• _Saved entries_
--*--
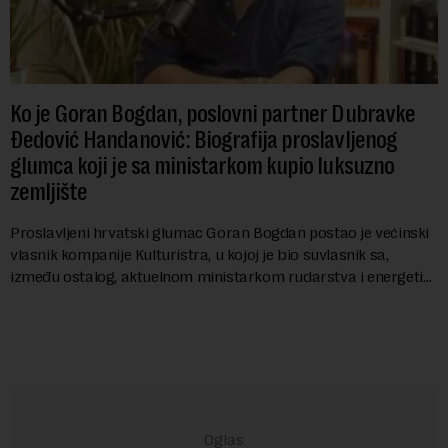
Ko je Goran Bogdan, poslovni partner Dubravke
Đedović Handanović: Biografija proslavljenog
glumca koji je sa ministarkom kupio luksuzno
zemljište
Proslavljeni hrvatski glumac Goran Bogdan postao je većinski
vlasnik kompanije Kulturistra, u kojoj je bio suvlasnik sa,
između ostalog, aktuelnom ministarkom rudarstva i energetike
u Vladi Srbije, Dubravkom...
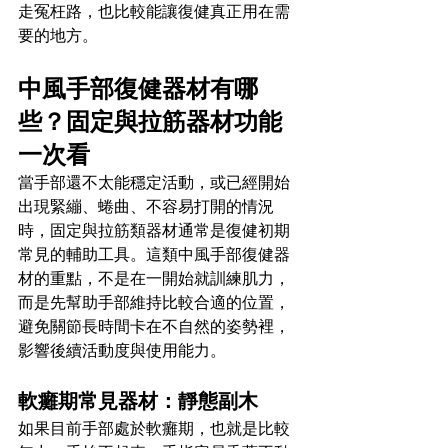
走冤枉路，也比較能讓復健真正用在需
要的地方。
中風手部復健器材有哪
些？固定與拉筋器材功能
一次看
當手部還不太能穩定活動，或已經開始
出現緊繃、蜷曲、不容易打開的情況
時，固定與拉筋類器材通常是復健初期
常見的輔助工具。這類中風手部復健器
材的重點，不是在一開始就訓練肌力，
而是先幫助手部維持比較合適的位置，
避免關節長時間卡在不自然的姿勢裡，
影響後續活動度與使用能力。
軟癱期常見器材：靜態副木
如果目前手部處於軟癱期，也就是比較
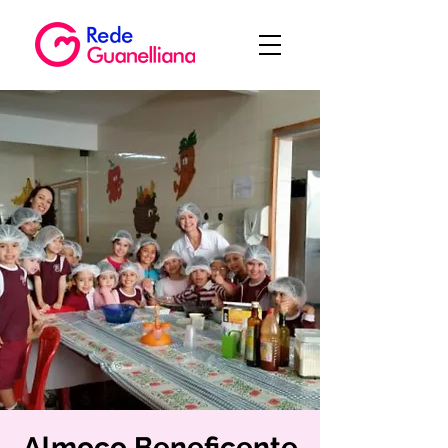
Almoço Beneficente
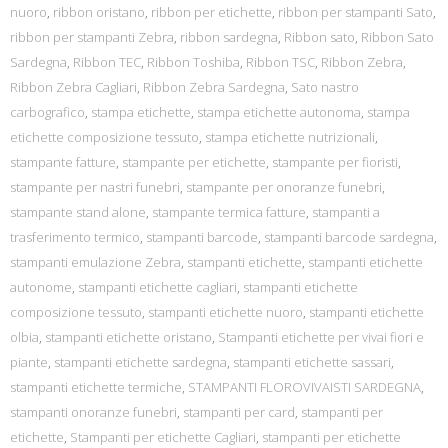
nuoro
,
ribbon oristano
,
ribbon per etichette
,
ribbon per stampanti Sato
,
ribbon per stampanti Zebra
,
ribbon sardegna
,
Ribbon sato
,
Ribbon Sato
Sardegna
,
Ribbon TEC
,
Ribbon Toshiba
,
Ribbon TSC
,
Ribbon Zebra
,
Ribbon Zebra Cagliari
,
Ribbon Zebra Sardegna
,
Sato nastro
carbografico
,
stampa etichette
,
stampa etichette autonoma
,
stampa
etichette composizione tessuto
,
stampa etichette nutrizionali
,
stampante fatture
,
stampante per etichette
,
stampante per fioristi
,
stampante per nastri funebri
,
stampante per onoranze funebri
,
stampante stand alone
,
stampante termica fatture
,
stampanti a
trasferimento termico
,
stampanti barcode
,
stampanti barcode sardegna
,
stampanti emulazione Zebra
,
stampanti etichette
,
stampanti etichette
autonome
,
stampanti etichette cagliari
,
stampanti etichette
composizione tessuto
,
stampanti etichette nuoro
,
stampanti etichette
olbia
,
stampanti etichette oristano
,
Stampanti etichette per vivai fiori e
piante
,
stampanti etichette sardegna
,
stampanti etichette sassari
,
stampanti etichette termiche
,
STAMPANTI FLOROVIVAISTI SARDEGNA
,
stampanti onoranze funebri
,
stampanti per card
,
stampanti per
etichette
,
Stampanti per etichette Cagliari
,
stampanti per etichette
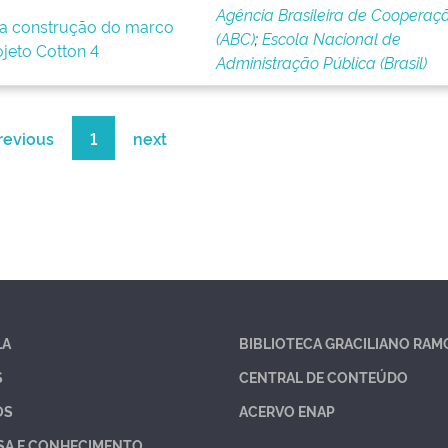
Agência Brasileira de Cooperaç
a construção do marco
(ABC)
;
Escola Nacional de
ojeto Cotton 4
Administração Pública (Brasil)
revious
1
next
LA
BIBLIOTECA GRACILIANO RAM
S
CENTRAL DE CONTEÚDO
OS
ACERVO ENAP
SA E CONHECIMENTO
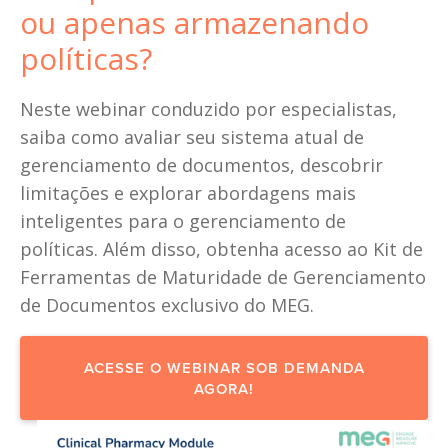
ou apenas armazenando 
políticas?
Neste webinar conduzido por especialistas, 
saiba como avaliar seu sistema atual de 
gerenciamento de documentos, descobrir 
limitações e explorar abordagens mais 
inteligentes para o gerenciamento de 
políticas. Além disso, obtenha acesso ao Kit de 
Ferramentas de Maturidade de Gerenciamento 
de Documentos exclusivo do MEG.
ACESSE O WEBINAR SOB DEMANDA
AGORA!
--*--
• _Activity_
The answer must be every line from the records above that contains "Bogdan".

• _Solution_
Ko je Goran Bogdan, poslovni partner Dubravke
Proslavljeni hrvatski glumac Goran Bogdan postao je većinski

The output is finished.